Bence insanlar ve devletler bir olguyu sorun olarak tanımlamadan önce çok iyi düşünmelidir. Çünkü bir olguyu sorun olarak tanımlandığınız andan itibaren insan aklı da devlet aklı da hemen “bu sorunun çözümü nasıl olacaktır?” diye düşünmeye ve çözüm için uğraşmaya başlarsınız.
Eğer siz, sizin bir talebiniz olmadığı halde, karşı tarafın taleplerini sorun olarak tanımlama hatası yaparsanız, çözüm için konuşmaya ya da masaya oturduğunuz anda aslında kaybettiğiniz andır.

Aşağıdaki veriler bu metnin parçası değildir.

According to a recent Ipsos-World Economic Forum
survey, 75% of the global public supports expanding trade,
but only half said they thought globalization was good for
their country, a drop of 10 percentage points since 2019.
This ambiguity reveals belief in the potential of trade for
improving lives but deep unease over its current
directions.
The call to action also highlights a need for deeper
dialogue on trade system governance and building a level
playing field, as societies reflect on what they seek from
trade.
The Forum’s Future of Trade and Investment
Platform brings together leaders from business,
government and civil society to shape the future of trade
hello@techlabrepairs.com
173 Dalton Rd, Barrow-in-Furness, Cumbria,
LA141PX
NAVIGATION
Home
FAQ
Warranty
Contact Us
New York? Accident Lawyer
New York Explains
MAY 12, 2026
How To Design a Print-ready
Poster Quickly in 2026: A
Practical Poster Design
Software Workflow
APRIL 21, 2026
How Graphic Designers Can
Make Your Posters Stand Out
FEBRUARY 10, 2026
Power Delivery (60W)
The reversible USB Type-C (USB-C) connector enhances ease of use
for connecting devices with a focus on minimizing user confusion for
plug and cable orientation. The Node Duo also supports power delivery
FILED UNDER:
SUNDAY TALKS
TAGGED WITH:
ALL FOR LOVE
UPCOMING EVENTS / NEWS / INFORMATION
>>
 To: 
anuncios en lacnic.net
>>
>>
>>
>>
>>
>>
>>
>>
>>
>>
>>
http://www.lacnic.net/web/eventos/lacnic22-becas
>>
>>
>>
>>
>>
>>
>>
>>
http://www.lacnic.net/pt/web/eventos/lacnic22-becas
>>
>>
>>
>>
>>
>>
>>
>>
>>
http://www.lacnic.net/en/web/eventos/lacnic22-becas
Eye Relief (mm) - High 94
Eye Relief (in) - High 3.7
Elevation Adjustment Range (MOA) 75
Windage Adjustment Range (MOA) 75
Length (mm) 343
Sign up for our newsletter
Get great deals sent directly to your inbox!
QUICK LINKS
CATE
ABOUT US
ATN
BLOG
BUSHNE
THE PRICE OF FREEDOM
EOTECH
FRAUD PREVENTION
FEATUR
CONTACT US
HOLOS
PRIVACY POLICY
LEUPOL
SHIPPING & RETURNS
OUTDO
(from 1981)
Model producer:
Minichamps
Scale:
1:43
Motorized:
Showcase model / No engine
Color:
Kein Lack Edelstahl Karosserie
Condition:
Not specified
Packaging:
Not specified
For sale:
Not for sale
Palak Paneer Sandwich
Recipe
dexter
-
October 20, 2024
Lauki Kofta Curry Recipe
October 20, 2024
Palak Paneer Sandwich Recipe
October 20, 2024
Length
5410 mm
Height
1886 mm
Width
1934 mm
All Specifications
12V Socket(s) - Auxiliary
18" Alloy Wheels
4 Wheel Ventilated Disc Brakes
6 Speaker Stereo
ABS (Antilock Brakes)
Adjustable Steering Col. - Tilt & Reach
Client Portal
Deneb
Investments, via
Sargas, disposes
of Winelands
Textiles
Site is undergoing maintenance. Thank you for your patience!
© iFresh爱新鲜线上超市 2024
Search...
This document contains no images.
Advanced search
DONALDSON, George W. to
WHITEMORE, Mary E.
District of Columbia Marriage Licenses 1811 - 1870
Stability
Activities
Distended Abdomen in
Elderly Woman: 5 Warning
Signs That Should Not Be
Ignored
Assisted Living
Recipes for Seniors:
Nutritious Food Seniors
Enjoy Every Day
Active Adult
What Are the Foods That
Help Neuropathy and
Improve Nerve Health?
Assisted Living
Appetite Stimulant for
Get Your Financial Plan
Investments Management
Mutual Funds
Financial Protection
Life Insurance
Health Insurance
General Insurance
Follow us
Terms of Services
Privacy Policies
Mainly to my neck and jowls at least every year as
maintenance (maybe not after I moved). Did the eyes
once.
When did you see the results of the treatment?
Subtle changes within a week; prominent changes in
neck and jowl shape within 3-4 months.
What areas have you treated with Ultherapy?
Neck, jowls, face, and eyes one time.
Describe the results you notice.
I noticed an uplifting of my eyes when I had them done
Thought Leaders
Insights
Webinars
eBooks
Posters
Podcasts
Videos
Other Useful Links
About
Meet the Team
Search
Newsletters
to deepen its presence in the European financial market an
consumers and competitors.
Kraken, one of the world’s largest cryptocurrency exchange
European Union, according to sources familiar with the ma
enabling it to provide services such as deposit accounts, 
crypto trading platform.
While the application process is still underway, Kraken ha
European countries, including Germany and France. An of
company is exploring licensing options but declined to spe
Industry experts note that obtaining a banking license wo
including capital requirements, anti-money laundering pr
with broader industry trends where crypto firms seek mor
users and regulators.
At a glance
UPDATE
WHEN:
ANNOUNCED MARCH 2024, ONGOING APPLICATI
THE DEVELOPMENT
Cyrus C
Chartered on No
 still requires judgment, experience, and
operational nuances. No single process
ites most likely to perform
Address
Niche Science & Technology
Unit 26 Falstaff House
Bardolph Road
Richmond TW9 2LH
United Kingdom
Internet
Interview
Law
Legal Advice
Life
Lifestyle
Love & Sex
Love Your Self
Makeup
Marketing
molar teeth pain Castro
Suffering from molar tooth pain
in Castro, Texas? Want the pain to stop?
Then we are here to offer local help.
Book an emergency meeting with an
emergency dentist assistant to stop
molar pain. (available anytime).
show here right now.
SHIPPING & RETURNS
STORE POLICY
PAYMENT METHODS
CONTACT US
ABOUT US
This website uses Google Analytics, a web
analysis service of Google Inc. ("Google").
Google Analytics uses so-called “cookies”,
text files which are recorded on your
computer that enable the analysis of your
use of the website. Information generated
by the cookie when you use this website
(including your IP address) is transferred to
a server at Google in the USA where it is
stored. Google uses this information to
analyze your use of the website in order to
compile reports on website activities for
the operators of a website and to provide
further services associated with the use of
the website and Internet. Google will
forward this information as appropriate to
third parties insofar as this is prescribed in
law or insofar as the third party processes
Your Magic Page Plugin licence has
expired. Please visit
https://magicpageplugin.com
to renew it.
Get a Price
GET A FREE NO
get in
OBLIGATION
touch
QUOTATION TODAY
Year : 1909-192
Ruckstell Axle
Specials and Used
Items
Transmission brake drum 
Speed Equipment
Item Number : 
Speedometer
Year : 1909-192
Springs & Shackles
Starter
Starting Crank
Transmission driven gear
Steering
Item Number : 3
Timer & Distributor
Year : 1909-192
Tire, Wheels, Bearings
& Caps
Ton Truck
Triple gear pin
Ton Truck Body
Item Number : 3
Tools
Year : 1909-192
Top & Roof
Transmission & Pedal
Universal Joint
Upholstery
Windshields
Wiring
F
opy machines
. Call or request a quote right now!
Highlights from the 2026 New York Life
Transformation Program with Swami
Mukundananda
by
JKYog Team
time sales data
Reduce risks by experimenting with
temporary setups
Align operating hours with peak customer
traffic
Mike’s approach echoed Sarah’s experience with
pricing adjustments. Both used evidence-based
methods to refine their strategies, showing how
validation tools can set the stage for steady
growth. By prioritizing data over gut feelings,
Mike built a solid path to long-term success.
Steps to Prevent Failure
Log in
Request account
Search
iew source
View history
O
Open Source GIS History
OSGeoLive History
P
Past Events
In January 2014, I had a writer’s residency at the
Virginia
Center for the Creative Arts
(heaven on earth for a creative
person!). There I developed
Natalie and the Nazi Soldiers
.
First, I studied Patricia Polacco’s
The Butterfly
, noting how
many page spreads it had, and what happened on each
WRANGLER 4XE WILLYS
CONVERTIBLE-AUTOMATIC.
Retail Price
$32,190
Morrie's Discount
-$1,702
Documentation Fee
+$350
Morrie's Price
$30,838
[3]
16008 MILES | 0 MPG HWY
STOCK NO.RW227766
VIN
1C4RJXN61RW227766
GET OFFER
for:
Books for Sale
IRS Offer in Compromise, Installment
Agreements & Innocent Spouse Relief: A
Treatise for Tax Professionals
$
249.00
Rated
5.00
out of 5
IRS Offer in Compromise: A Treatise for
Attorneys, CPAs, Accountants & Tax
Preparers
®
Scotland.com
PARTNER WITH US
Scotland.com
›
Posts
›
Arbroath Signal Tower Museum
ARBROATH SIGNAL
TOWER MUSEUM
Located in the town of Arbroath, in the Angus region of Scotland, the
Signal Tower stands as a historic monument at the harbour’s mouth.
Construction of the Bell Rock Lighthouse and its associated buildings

Çünkü soruna çözüm bulmak amacıyla konuştuğunuz, müzakere ettiğiniz konular karşı tarafın taleplerinin ne kadarını, nasıl ve ne zaman karşılayacağınız üzerinedir.
Şimdi bu noktada, bize “Kıbrıs Sorunu” olarak sunulan ve öyle algılattırılan olgunun gerçekten bir sorun mu yoksa başkalarının talepleri mi olduğunu tartışalım.
“TÜRKİYE VE TÜRKLER İÇİN KIBRIS SORUNU YOKTUR, KIBRIS’TA YUNAN VE
RUM TALEPLERİ VARDIR”
Ama sonunda söyleyeceğimizi başında söyleyelim; “Türkiye ve Türkler için Kıbrıs Sorunu yoktur, Kıbrıs’ta Yunan ve Rum talepleri vardır.” Nasıl mı? Önce tarihi olarak Kıbrıs’ta yaşananlara bakalım.
1571 yılında Venedikliler’den alınan ve 307 yıl Osmanlı hâkimiyeti altında kalan Kıbrıs’ın yönetimi Osmanlı-Rus Savaşı[b1] ‘nda İngiltere’nin desteğine karşılık, 1878 yılında, hükümranlık hakkı Osmanlı İmparatorluğu'nda kalmak kaydıyla, İngiltere'ye devredilmiştir. Birinci Dünya Savaşı başında 1914’te İngiltere adayı ilhak ettiğini açıklamıştır. Türkiye fiilen elden uzun yıllar önce çıkmış olan Ada’nın İngiltere'ye ait olduğunu Lozan Antlaşması'yla 1923'te tanımıştır.